Plan de tourisme spatial malavisé de la NASA – Nouvelles quotidiennes


Le programme de tourisme spatial récemment annoncé par la NASA est peut-être la plus grosse erreur de son histoire.

Dès 2020, la NASA proposera des visites à la Station spatiale internationale pour 35 000 dollars par nuit, transport non compris, à quasiment tout le monde qui peut passer un examen physique et rédiger un chèque qui n’a pas été accepté.

La raison en est que la NASA a travaillé pendant des générations pour que les astronautes soient une image de héros extraordinairement doués, entraînés et courageux. Par exemple, la NASA invite les écoles primaires à participer à la création d’expériences conduites sur la station spatiale. Les astronautes parlent aux enfants depuis l’espace en leur faisant savoir que, si vous étudiez, travaillez fort et apprenez les mathématiques et les sciences, vous pourriez aussi atteindre ces sommets.

Ce sont des modèles. L'astronaute Cady Coleman, une ancienne officière de la Force aérienne qui a participé au déploiement de l'observatoire Chandra à rayons X en 1999, est titulaire d'un baccalauréat en sciences avec une spécialisation en chimie du MIT et d'un doctorat en sciences et en génie des polymères de l'Université du Massachusetts.

Elle a participé aux efforts de relations publiques de la NASA en 2006 et a accompagné Ed Liu, ancien résident de la station spatiale, dans une émission de cuisine animée par le chef Emeril Lagasse, invité à préparer un repas pour l’équipage de la Station spatiale internationale. Il a montré au public de la télévision comment fabriquer le jambalaya du Mardi Gras et a lancé la purée de pommes de terre au bacon qui a fait la différence pour la NASA. Les raisins secs imbibés de rhum ont dû être supprimés de la recette de pouding au riz en raison de la politique sans alcool de l’agence spatiale.

Les astronautes et le chef en ont bien ri, expliquant que les Russes de la station spatiale n’ont pas cette politique et qu’ils n’ont même pas besoin des raisins.

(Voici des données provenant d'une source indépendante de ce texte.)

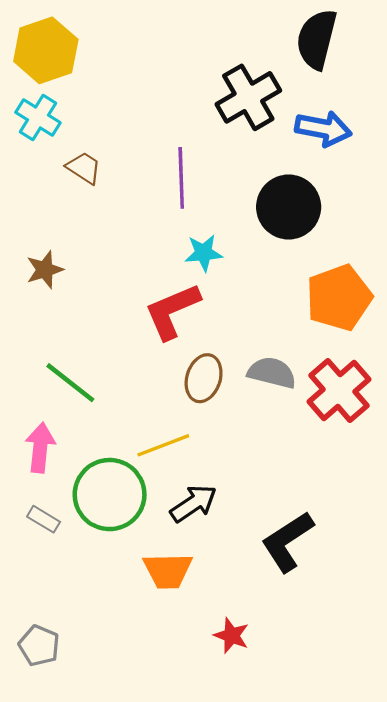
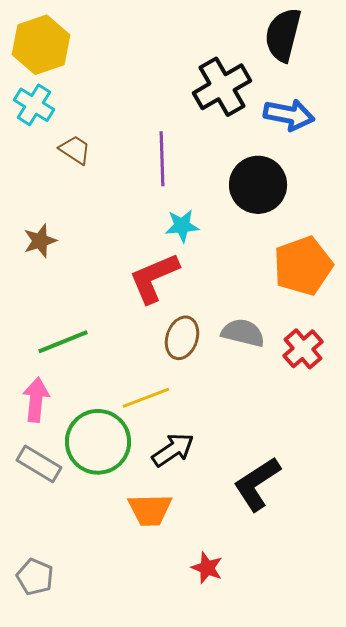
green line: (70, 383) -> (63, 342), turned -60
red cross: (339, 390) -> (303, 349), size x0.7
gray rectangle: (44, 519) -> (39, 464), size x1.5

Les contribuables américains assumant la majeure partie de la facture de la station spatiale, les Russes pourraient profiter de la promenade sans se soucier de l’opinion publique.

En 2006, les Russes vendaient déjà des laissez-passer touristiques à la station spatiale. Le prix était de 20 millions de dollars.

Selon un rapport, Bigelow Aerospace, basé à Las Vegas, envisage de transporter quatre touristes à la fois vers la station spatiale avec des fusées SpaceX.

Les contribuables américains ont déboursé plus de cent milliards de dollars pour la construction de la Station spatiale internationale. Il serait bien d’essayer de préserver l’image de celle-ci en tant qu’obtention d’inspiration, au lieu de la transformer en une Howard Johnson en vol.

Il était évident depuis longtemps que les recherches scientifiques menées à bord de l'ISS étaient survendues auprès du public. En 2006, la NASA parlait même d'abandonner toute recherche scientifique sur la station spatiale pour économiser de l'argent. Cela a alarmé le Sénat des États-Unis, où des membres des deux partis se sont précipités pour dire que laisser tomber la recherche scientifique était «une option inacceptable», pour reprendre les termes de l'ancien sénateur Sen. Kay Bailey Hutchison du Texas.

"Couper les programmes scientifiques laisserait penser que c'est simplement une promenade joyeuse sur la Lune", a déclaré un porte-parole du sénateur Richard Shelby de l'Alabama. "Cela voudrait dire que notre pays aurait gaspillé des milliards de dollars des contribuables".